Energy prices were raised in February 2012 after massive unproductive bank credit taken to manipulate energy prices drove the country in to a balance of payments crisis compounded by sterilized foreign exchange sales by the Central Bank.
An IMF staff report which supported the final review under a three year bailout program said higher tariffs and lower oil prices were helping reduce some of the losses.
"Some of this gain, however, is being offset by poor rainfall that has induced a shift in electricity generation from relatively cheap hydro to expensive thermal," the staff report said.
"On balance, the combined losses of the CEB (Ceylon Electricity Board) and CPC (Ceylon Petroleum Corporation) are projected to fall to around one percent of GDP in 2012, from about 1¾ percent last year."
The projected GDP for 2012 by Sri Lankan authorities is about 7,500 billion rupees.
Sri Lanka last year claimed to have run a budget deficit of 6.9 percent of GDP, but maintained spending and borrowed money from banks through state energy enterprises to run a public sector deficit close to 9 percent of GDP.

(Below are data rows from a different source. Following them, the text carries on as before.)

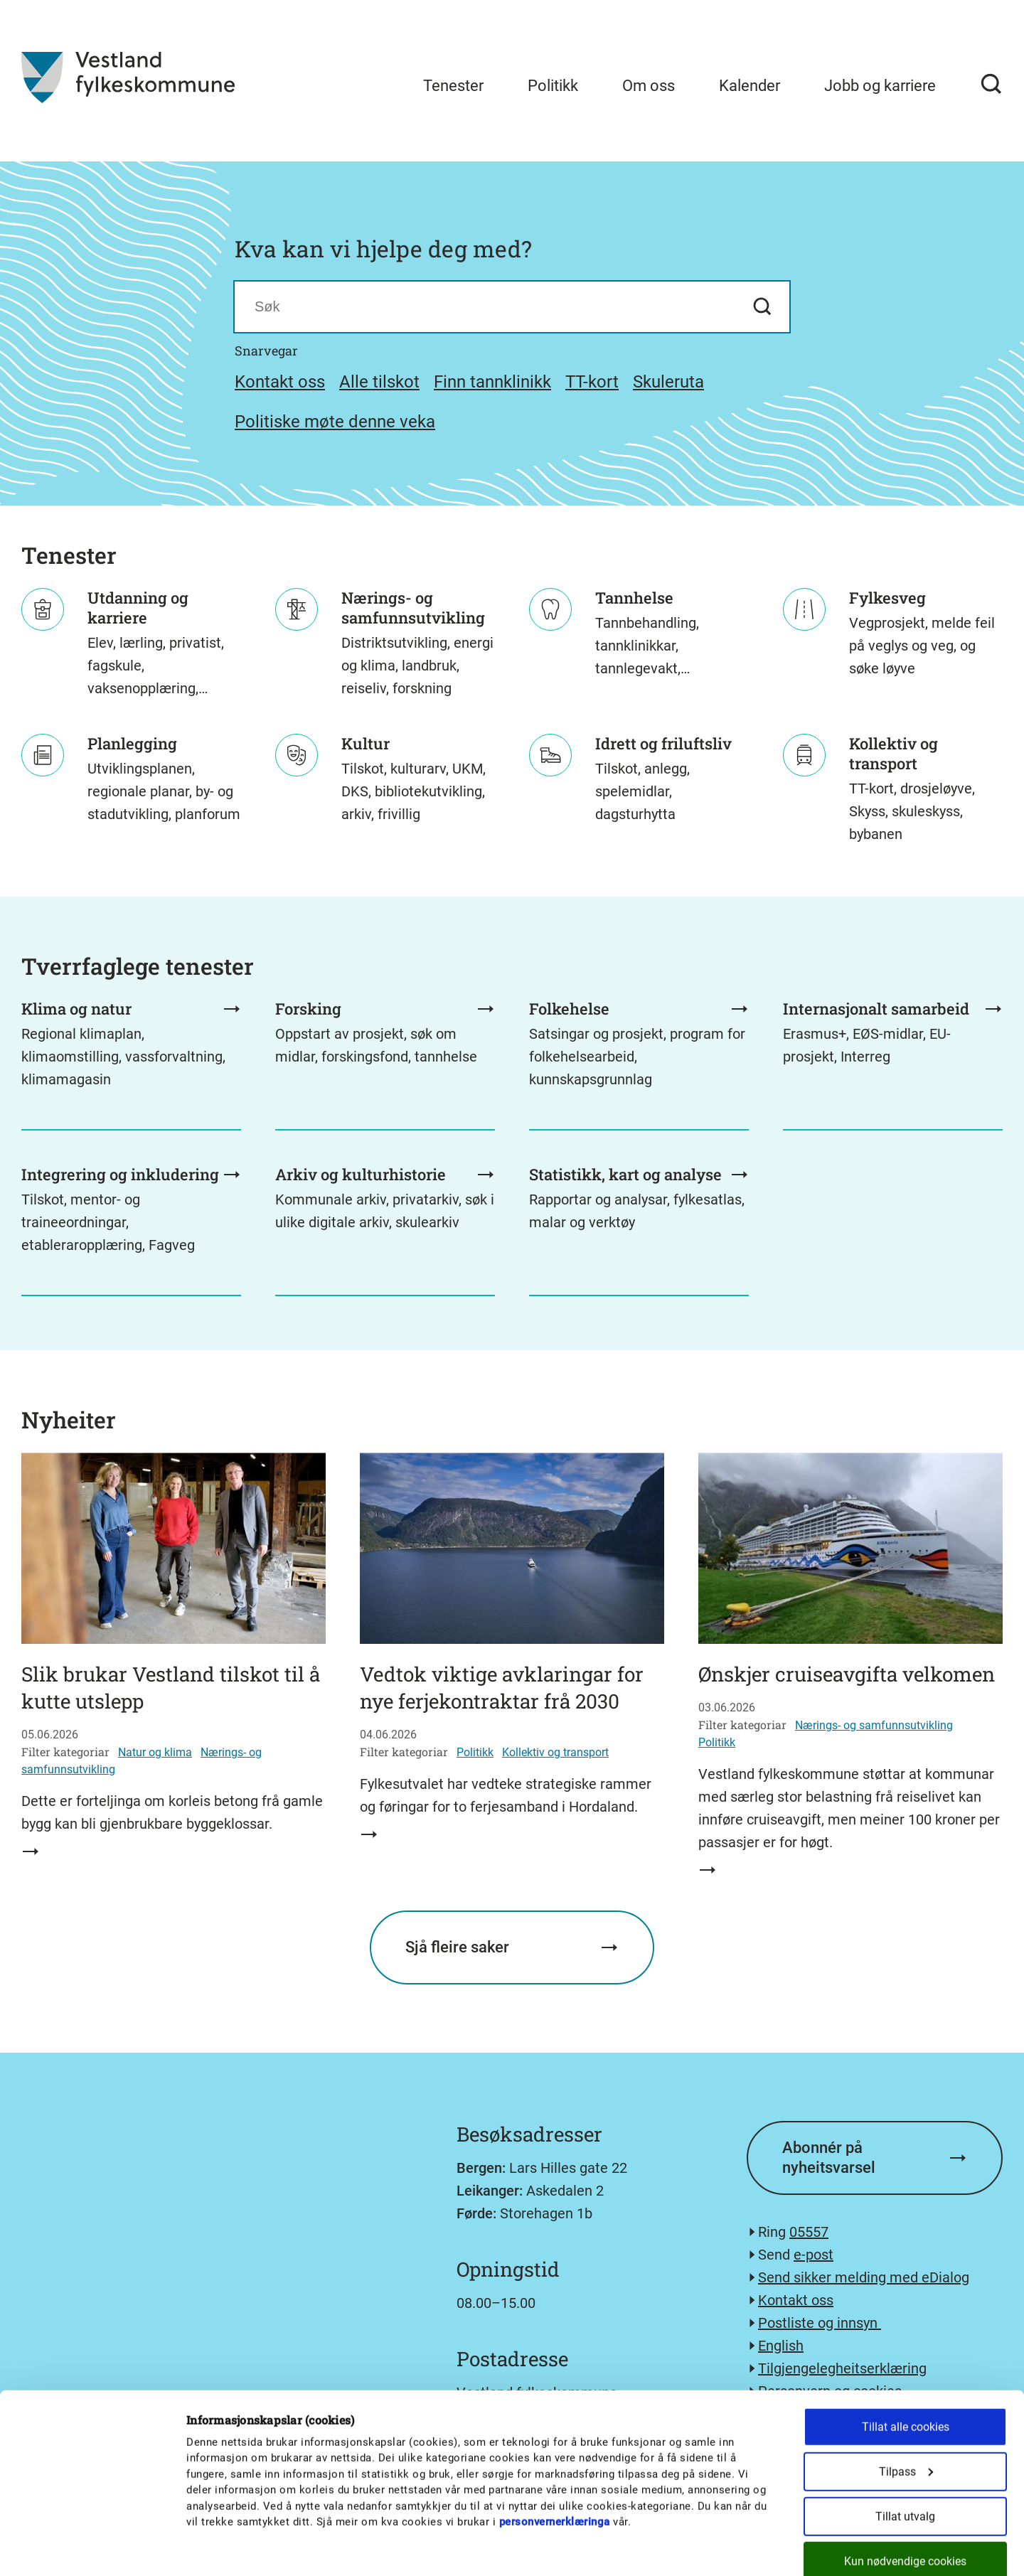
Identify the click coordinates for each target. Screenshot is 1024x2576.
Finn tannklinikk (492, 382)
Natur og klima (155, 1752)
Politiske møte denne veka (335, 422)
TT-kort (592, 382)
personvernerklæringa (554, 2444)
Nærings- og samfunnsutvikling (874, 1725)
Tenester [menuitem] (453, 86)
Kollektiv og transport (555, 1752)
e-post (813, 2254)
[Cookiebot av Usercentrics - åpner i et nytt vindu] (92, 2548)
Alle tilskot (379, 382)
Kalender (749, 86)
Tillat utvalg (905, 2439)
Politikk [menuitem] (553, 86)
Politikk (475, 1752)
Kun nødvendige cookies (905, 2484)
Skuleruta (668, 382)
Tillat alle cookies (905, 2349)
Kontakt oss (280, 382)
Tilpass (906, 2394)
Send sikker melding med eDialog (863, 2277)
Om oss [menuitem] (648, 86)
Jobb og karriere (880, 86)
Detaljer (741, 2548)
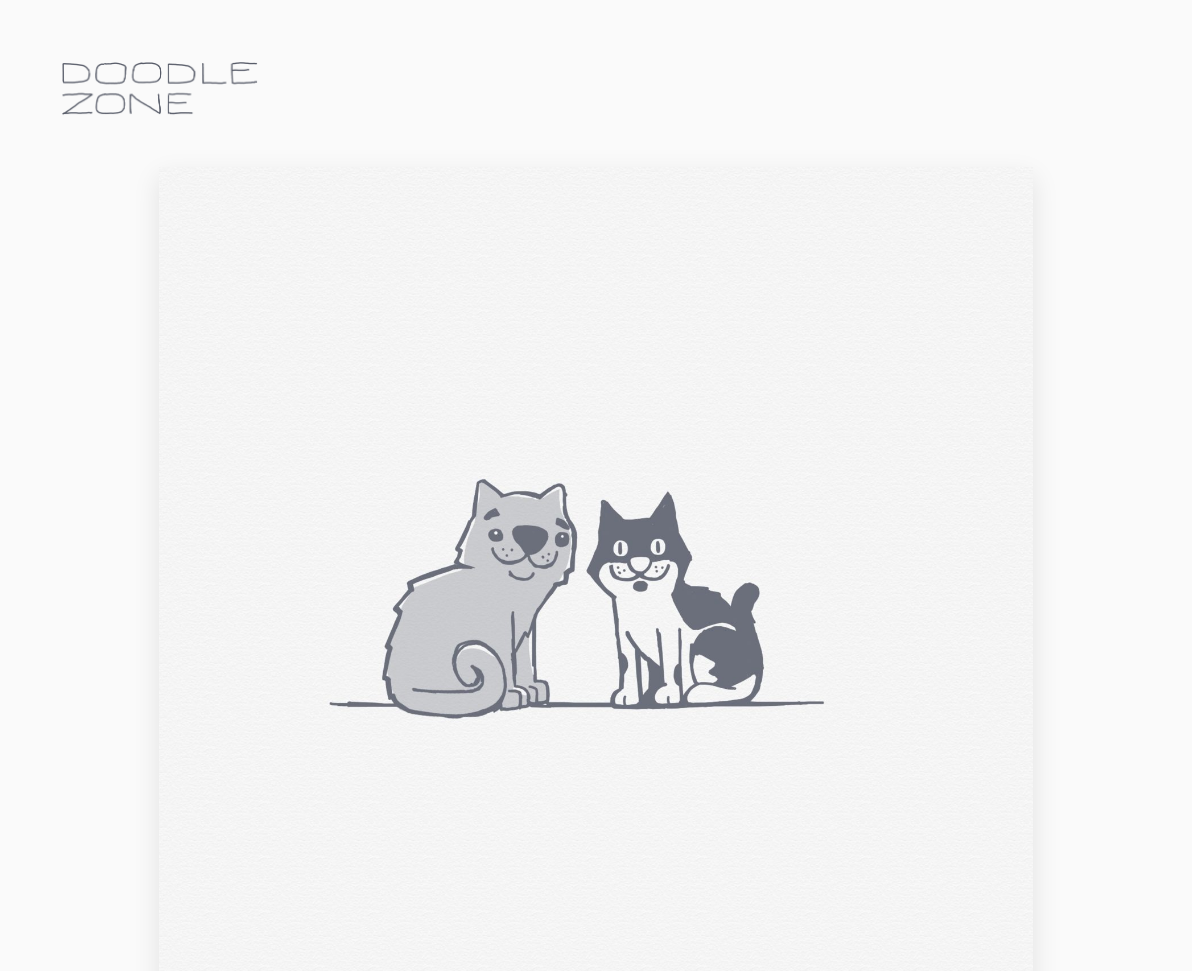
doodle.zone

A decision to undermine a regular review to power prices under Sri Lanka's Public Utilities Commission and manipulate power prices, was specifically announced in the budget.
Though the IMF program had a requirement to make energy enterprises break-even it was not a performance criterion of the program.
An IMF program typically has three targets; net domestic borrowing, reserve money which is basically domestic currency notes or obligations created by the Central Bank which are exchangeable for foreign currency, and foreign reserves.
The energy price manipulation was captured in the program when the Central Bank lost foreign reserves by trying to manipulate interest rates, as credit demand surged.
The rupee fell from 110 to 134 to the US dollar pressured by sterilized foreign exchange sales.
LBO's economics columnist fuss-budget says an IMF program that has a single performance criterion - an end of period stock of net domestic assets of the Central Bank - could keep the exchange rate and inflation stable.
Such a target will force an automatic interest rate adjustment when credit demand surges due to state or private sector activity.
A ceiling on net domestic assets limits the total amount of new obligations that can be created against Treasury bills during a given period on the central bank balance sheet, which can come up for redemption against foreign reserves via the forex market.